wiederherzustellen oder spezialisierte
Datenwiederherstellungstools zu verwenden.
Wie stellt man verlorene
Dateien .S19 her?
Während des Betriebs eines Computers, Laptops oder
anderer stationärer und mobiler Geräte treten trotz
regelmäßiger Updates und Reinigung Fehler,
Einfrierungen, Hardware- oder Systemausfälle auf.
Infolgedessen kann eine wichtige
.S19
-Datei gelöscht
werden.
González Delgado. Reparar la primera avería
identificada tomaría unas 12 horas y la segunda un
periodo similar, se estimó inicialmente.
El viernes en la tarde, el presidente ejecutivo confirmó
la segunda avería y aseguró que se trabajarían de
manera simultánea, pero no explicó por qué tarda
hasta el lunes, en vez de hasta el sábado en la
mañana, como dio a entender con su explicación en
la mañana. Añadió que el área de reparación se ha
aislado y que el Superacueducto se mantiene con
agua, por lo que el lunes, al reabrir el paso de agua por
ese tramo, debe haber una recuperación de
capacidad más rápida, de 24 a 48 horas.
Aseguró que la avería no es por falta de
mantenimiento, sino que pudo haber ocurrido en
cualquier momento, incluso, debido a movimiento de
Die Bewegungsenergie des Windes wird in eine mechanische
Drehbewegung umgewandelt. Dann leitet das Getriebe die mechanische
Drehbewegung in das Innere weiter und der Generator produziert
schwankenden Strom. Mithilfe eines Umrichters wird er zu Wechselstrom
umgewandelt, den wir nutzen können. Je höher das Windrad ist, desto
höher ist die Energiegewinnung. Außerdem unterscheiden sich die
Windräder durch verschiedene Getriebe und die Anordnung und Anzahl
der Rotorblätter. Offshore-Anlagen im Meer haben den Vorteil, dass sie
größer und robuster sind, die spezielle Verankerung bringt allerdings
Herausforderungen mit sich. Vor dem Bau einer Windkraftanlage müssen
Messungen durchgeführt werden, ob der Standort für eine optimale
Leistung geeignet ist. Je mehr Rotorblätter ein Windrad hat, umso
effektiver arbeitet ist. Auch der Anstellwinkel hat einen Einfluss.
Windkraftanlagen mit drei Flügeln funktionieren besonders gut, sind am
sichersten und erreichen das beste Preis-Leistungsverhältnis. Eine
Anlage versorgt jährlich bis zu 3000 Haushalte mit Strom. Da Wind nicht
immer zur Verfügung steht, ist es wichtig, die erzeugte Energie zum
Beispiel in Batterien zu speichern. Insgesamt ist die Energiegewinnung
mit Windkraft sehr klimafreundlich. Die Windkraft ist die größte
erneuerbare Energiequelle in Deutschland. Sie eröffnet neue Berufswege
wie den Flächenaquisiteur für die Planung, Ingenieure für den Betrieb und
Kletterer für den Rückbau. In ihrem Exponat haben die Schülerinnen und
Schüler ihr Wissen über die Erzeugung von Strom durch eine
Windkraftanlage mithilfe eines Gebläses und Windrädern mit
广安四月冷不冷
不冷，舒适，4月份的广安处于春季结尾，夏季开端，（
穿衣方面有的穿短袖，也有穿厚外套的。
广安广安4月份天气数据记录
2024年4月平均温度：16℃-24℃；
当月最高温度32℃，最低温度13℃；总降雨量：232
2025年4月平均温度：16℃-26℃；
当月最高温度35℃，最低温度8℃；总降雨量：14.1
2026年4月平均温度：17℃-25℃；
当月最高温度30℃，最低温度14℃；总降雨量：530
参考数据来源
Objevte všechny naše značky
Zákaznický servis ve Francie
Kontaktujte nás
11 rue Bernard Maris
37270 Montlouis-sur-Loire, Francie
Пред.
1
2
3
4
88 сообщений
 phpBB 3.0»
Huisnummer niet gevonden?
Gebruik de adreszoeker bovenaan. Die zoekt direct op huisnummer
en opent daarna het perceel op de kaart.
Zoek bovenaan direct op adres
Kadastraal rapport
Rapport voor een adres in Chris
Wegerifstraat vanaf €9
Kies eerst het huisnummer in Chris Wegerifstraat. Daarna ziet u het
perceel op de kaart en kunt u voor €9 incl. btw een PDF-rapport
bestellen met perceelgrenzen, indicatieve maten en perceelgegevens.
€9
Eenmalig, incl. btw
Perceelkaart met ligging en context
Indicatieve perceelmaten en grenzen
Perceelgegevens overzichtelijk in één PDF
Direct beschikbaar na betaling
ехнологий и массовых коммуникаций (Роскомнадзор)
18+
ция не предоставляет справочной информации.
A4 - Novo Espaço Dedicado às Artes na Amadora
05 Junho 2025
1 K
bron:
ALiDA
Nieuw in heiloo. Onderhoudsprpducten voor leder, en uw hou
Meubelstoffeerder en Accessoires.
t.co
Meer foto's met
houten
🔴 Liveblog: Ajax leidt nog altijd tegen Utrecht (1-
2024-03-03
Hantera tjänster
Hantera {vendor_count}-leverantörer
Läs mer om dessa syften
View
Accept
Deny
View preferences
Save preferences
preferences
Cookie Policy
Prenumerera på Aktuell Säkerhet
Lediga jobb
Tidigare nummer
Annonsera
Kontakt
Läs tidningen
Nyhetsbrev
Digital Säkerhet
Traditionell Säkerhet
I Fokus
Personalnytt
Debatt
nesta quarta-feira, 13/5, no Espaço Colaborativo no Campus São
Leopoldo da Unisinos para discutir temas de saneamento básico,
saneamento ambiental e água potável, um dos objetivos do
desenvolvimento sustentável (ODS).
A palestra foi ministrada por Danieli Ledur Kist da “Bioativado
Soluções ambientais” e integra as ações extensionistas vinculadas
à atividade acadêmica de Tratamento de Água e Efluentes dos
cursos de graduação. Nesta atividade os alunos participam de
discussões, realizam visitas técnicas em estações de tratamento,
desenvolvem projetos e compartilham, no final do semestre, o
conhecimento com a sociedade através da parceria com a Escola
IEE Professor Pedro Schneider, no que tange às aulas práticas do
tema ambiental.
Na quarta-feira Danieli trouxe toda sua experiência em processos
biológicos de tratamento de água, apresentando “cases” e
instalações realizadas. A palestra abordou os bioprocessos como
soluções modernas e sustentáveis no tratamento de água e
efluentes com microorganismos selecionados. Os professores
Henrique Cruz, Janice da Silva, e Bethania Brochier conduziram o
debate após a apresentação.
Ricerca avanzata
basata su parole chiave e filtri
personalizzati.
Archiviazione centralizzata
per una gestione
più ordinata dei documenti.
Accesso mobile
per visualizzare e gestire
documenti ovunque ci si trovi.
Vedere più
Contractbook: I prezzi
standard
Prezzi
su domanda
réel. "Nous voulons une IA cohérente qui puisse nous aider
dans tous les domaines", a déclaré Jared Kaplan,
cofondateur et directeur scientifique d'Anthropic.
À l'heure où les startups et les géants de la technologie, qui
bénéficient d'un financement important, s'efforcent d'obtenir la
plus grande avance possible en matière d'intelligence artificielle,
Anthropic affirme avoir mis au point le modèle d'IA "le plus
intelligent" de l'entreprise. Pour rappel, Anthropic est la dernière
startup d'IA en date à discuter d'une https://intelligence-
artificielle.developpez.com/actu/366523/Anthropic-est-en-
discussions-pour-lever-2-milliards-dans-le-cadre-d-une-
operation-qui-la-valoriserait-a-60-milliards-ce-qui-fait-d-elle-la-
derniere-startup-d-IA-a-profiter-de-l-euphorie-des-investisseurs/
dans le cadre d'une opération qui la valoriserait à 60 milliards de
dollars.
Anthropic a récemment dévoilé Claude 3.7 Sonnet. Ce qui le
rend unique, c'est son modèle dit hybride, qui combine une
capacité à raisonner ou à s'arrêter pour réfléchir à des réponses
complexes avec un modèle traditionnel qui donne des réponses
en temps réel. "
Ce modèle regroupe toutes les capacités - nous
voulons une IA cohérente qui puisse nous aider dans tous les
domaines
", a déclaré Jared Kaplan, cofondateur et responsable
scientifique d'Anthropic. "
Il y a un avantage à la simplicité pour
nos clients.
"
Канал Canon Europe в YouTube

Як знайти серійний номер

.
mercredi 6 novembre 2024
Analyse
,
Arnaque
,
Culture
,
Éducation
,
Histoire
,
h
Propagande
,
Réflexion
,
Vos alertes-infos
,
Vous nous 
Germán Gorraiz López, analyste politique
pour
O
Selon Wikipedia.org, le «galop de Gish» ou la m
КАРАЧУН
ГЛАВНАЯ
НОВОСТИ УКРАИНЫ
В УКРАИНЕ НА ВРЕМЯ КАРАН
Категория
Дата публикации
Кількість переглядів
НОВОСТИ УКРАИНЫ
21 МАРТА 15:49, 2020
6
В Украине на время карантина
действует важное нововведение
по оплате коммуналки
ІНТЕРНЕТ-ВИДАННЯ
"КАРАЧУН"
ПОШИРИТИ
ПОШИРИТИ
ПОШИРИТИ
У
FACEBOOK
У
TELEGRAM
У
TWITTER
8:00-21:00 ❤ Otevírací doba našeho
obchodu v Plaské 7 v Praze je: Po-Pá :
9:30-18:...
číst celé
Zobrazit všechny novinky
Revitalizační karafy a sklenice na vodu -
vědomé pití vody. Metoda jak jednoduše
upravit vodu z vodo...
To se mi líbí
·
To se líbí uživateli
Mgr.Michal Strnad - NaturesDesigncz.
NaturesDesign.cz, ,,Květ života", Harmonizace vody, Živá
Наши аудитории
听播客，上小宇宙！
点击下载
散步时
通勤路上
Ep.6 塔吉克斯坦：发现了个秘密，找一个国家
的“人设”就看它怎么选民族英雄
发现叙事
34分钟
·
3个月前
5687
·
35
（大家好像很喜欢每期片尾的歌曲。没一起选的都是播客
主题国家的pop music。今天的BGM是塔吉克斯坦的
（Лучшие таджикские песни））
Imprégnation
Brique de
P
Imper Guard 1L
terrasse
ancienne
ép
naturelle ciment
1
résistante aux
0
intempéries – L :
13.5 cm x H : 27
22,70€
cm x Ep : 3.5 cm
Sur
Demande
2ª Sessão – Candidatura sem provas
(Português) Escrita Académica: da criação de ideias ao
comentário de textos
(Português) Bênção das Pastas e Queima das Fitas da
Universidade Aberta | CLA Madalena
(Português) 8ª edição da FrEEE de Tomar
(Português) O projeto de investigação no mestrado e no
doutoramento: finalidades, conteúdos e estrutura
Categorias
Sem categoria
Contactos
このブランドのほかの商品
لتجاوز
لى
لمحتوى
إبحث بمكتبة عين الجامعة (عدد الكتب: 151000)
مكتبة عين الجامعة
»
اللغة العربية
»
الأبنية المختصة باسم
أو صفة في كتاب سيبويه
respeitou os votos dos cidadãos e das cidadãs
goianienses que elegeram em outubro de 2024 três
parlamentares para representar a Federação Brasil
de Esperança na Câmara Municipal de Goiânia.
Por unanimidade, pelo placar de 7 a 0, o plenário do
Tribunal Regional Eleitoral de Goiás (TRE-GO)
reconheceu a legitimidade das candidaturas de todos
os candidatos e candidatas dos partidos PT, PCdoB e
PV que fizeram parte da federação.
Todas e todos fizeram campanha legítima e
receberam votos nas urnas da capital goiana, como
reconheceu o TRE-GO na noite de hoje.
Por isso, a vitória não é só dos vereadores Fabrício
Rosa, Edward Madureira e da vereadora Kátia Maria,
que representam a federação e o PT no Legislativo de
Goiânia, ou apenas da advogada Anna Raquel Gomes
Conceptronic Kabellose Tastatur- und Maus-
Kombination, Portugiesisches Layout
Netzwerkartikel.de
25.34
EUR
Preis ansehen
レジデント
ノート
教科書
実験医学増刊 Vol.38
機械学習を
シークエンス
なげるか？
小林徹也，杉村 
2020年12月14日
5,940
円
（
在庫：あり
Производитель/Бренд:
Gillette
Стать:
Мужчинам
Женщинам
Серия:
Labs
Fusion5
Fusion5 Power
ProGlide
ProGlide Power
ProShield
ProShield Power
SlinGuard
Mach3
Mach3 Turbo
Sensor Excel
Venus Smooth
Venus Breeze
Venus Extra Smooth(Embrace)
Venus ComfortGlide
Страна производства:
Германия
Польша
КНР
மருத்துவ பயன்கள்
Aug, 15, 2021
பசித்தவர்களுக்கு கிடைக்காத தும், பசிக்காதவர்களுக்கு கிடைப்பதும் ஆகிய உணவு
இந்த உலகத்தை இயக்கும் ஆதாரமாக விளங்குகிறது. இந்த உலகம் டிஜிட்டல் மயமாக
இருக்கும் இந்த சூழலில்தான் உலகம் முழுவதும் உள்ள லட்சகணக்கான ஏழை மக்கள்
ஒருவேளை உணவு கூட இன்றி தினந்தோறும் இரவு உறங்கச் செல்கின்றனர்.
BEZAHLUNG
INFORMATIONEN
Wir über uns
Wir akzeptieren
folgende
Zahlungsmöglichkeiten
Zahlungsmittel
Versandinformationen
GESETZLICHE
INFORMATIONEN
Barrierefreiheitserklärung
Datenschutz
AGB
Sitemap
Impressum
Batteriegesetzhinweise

————

▸ Problem:
Only one stretch of the entries above is wanted: the lines from the one containing "ІНТЕРНЕТ-ВИДАННЯ" through the one containing "intempéries – L". Please reproduce it exactly.

▸ Written response:
ІНТЕРНЕТ-ВИДАННЯ
"КАРАЧУН"
ПОШИРИТИ
ПОШИРИТИ
ПОШИРИТИ
У
FACEBOOK
У
TELEGRAM
У
TWITTER
8:00-21:00 ❤ Otevírací doba našeho
obchodu v Plaské 7 v Praze je: Po-Pá :
9:30-18:...
číst celé
Zobrazit všechny novinky
Revitalizační karafy a sklenice na vodu -
vědomé pití vody. Metoda jak jednoduše
upravit vodu z vodo...
To se mi líbí
·
To se líbí uživateli
Mgr.Michal Strnad - NaturesDesigncz.
NaturesDesign.cz, ,,Květ života", Harmonizace vody, Živá
Наши аудитории
听播客，上小宇宙！
点击下载
散步时
通勤路上
Ep.6 塔吉克斯坦：发现了个秘密，找一个国家
的“人设”就看它怎么选民族英雄
发现叙事
34分钟
·
3个月前
5687
·
35
（大家好像很喜欢每期片尾的歌曲。没一起选的都是播客
主题国家的pop music。今天的BGM是塔吉克斯坦的
（Лучшие таджикские песни））
Imprégnation
Brique de
P
Imper Guard 1L
terrasse
ancienne
ép
naturelle ciment
1
résistante aux
0
intempéries – L :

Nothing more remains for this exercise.